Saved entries
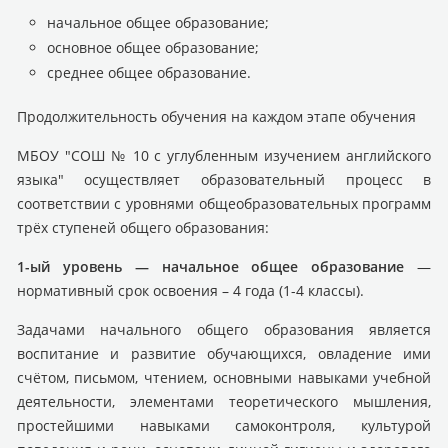
начальное общее образование;
основное общее образование;
среднее общее образование.
Продолжительность обучения на каждом этапе обучения
МБОУ "СОШ № 10 с углубленным изучением английского
языка" осуществляет образовательный процесс в
соответствии с уровнями общеобразовательных программ
трёх ступеней общего образования:
1-ый уровень — начальное общее образование
—
нормативный срок освоения – 4 года (1-4 классы).
Задачами начального общего образования является
воспитание и развитие обучающихся, овладение ими
счётом, письмом, чтением, основными навыками учебной
деятельности, элементами теоретического мышления,
простейшими навыками самоконтроля, культурой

§ What to produce
The entries above are to be restated verbatim, with no pictures carried over.

§ Your solution
начальное общее образование;
основное общее образование;
среднее общее образование.
Продолжительность обучения на каждом этапе обучения
МБОУ "СОШ № 10 с углубленным изучением английского
языка" осуществляет образовательный процесс в
соответствии с уровнями общеобразовательных программ
трёх ступеней общего образования:
1-ый уровень — начальное общее образование
—
нормативный срок освоения – 4 года (1-4 классы).
Задачами начального общего образования является
воспитание и развитие обучающихся, овладение ими
счётом, письмом, чтением, основными навыками учебной
деятельности, элементами теоретического мышления,
простейшими навыками самоконтроля, культурой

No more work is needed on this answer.